Today we know, that the group, now referred to as the Dorset Culture, were the ones who came here, to a land void of humans, 1300 years ago.
It seems they may already have been here during an earlier wave of immigration right before the country was depopulated, but in spite of the amount of time they spent in Greenland, the Dorset Culture is shrouded in mystery. Why did they not use kayaks like the groups who came before and after them? How come they did not have dogs and sleds and why are their tools, patterns of habitation and technology so different from other Inuit immigrant groups?

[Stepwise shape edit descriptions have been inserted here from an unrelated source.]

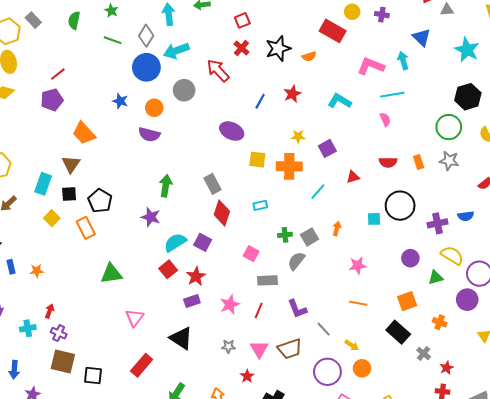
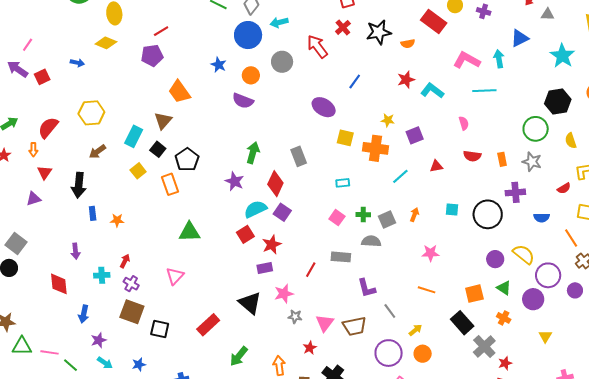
blue triangle: (422, 37) -> (520, 38), turned 42
cyan arrow: (176, 51) -> (279, 22), size x0.7
red star: (292, 94) -> (406, 80), moved
pink semicircle: (385, 119) -> (464, 123), moved
black square: (69, 194) -> (158, 149), turned 35
black circle: (400, 206) -> (488, 214), moved
red diamond: (222, 213) -> (275, 184), moved
purple cross: (437, 223) -> (515, 192), moved
pink square: (251, 254) -> (337, 218), moved
purple circle: (410, 258) -> (495, 259), moved
gray semicircle: (296, 261) -> (371, 241), turned 48
green triangle: (436, 278) -> (504, 288), moved, turned 42
pink star: (230, 304) -> (284, 294), moved
red line: (259, 310) -> (311, 270), moved
pink triangle: (134, 318) -> (175, 276), moved
yellow arrow: (352, 345) -> (415, 330), turned -80
gray cross: (424, 353) -> (484, 347), size x1.6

The probable answers have been widely discussed, but the prevailing theory explains them as a group of people arriving here from the Northeast American woodland areas, and that they differ from other groups by “smelling somewhat of forests” as one Danish archeologist put it.
Their origins in this climatic temperate region may explain why they disappeared at the same time with the onslaught of the Little Ice Age in 1300 A.D. which turned Greenland into a colder and more inhospitable region.
THE THULE PEOPLE BROUGHT THE SLED DOG WITH THEM TO GREENLAND
The harsher climate and the disappointing summers did not seem to bother the Thule people, a group of highly specialized and adaptable nomads, who quickly spread out all along the ice free coast line around 1300 A.D.
As with other immigrant groups of Inuit peoples, the Thule people had also gone east, this time crossing the Bering Strait into Greenland. According to legends and folklore they had heard about iron and its wonderful properties as a source for tools, and that the iron could be found in meteorites in Northern Greenland.
The Thule people were whale and seal hunters and were most likely the first people to bring dogs into Greenland thus inaugurating the cultural history of dog sledding in Greenland.
They would go on long journeys by dog sled in the areas they were hunting and thus they founded the cultural tradition which in later times has been popularized during the era of expeditions surrounding those by Knud Rasmussen’s travels in Northern Greenland and Arctic Canada, and which today has become an important part of the local culture as well as in adventure tourism.